What is expected: Whatever lies between the line that holds "TERMS OF SALE" and the final line of the records below, both included, should be repeated exactly; leave out the pictures and add nothing.

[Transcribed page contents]
::::
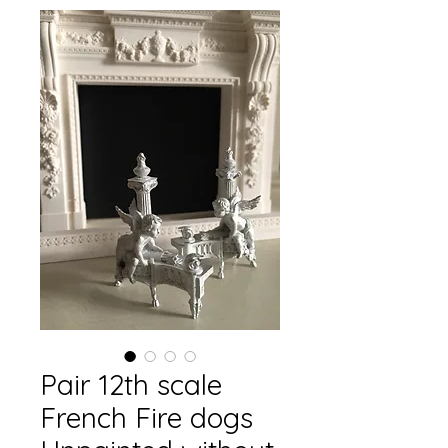
Pair 12th scale
French Fire dogs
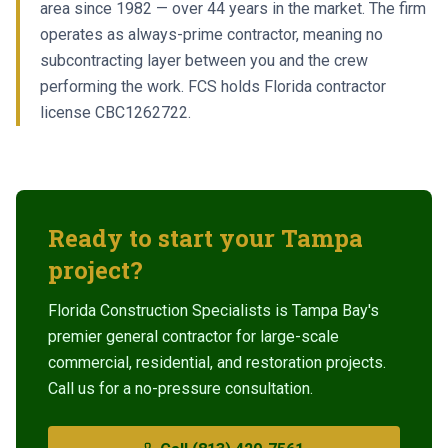
area since 1982 — over 44 years in the market. The firm
operates as always-prime contractor, meaning no
subcontracting layer between you and the crew
performing the work. FCS holds Florida contractor
license CBC1262722.
Ready to start your
Tampa
project?
Florida Construction Specialists is Tampa Bay's
premier general contractor for large-scale
commercial, residential, and restoration projects.
Call us for a no-pressure consultation.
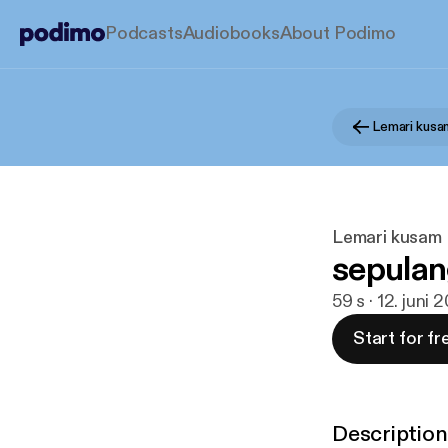
Podcasts
Audiobooks
About Podimo
Lemari kusa
Lemari kusam
sepulan
59 s · 12. juni 
Start for fr
Description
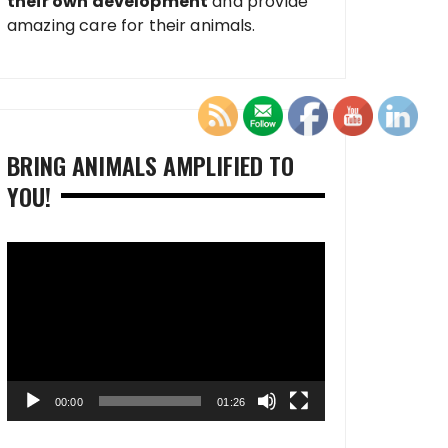
their own development
and provide
amazing care for their animals.
BRING ANIMALS AMPLIFIED TO
YOU!
Video
Player
00:00
01:26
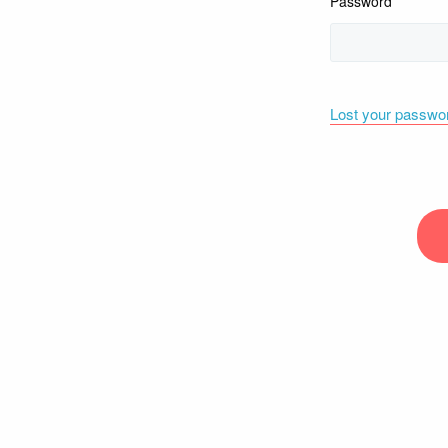
Password
Lost your passwo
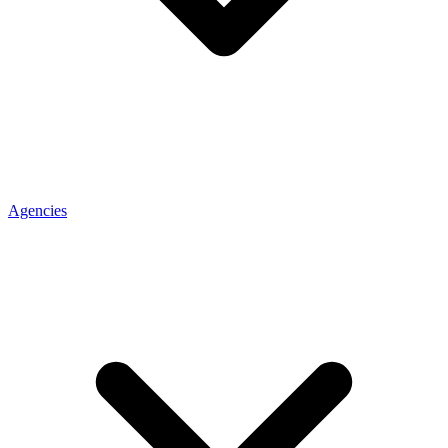
Agencies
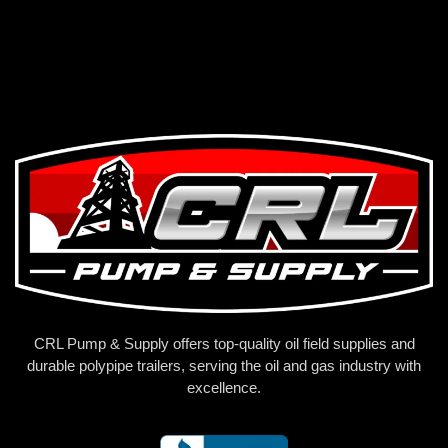
CRL Pump & Supply offers top-quality oil field supplies and
durable polypipe trailers, serving the oil and gas industry with
excellence.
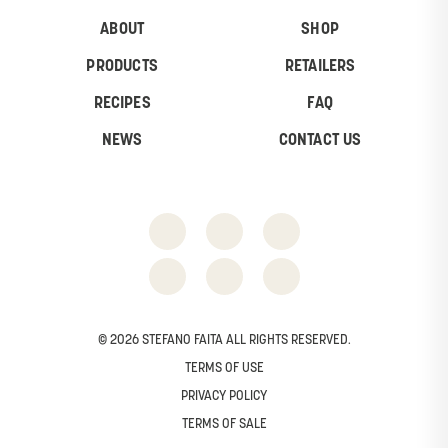
ABOUT
SHOP
PRODUCTS
RETAILERS
RECIPES
FAQ
NEWS
CONTACT US
© 2026 STEFANO FAITA ALL RIGHTS RESERVED.
TERMS OF USE
PRIVACY POLICY
TERMS OF SALE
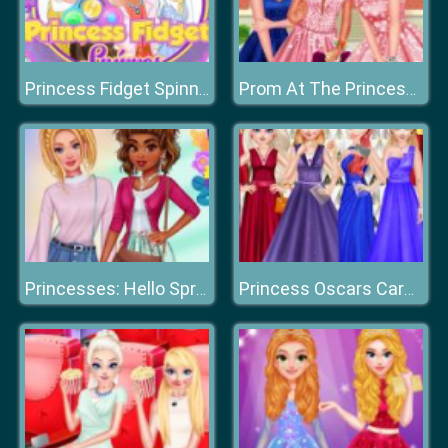
Princess Fidget Spinner
Prom At The Princess College
Princesses: Hello Spring
Princess Oscars Carpet Fashion 2019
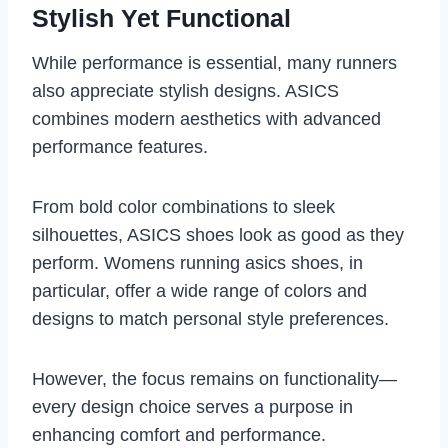
Stylish Yet Functional
While performance is essential, many runners
also appreciate stylish designs. ASICS
combines modern aesthetics with advanced
performance features.
From bold color combinations to sleek
silhouettes, ASICS shoes look as good as they
perform. Womens running asics shoes, in
particular, offer a wide range of colors and
designs to match personal style preferences.
However, the focus remains on functionality—
every design choice serves a purpose in
enhancing comfort and performance.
::::
Final answer:
TERMS OF SALE
Princess Fidget Spinner
Prom At The Princess College
Princesses: Hello Spring
Princess Oscars Carpet Fashion 2019
Stylish Yet Functional
While performance is essential, many runners
also appreciate stylish designs. ASICS
combines modern aesthetics with advanced
performance features.
From bold color combinations to sleek
silhouettes, ASICS shoes look as good as they
perform. Womens running asics shoes, in
particular, offer a wide range of colors and
designs to match personal style preferences.
However, the focus remains on functionality—
every design choice serves a purpose in
enhancing comfort and performance.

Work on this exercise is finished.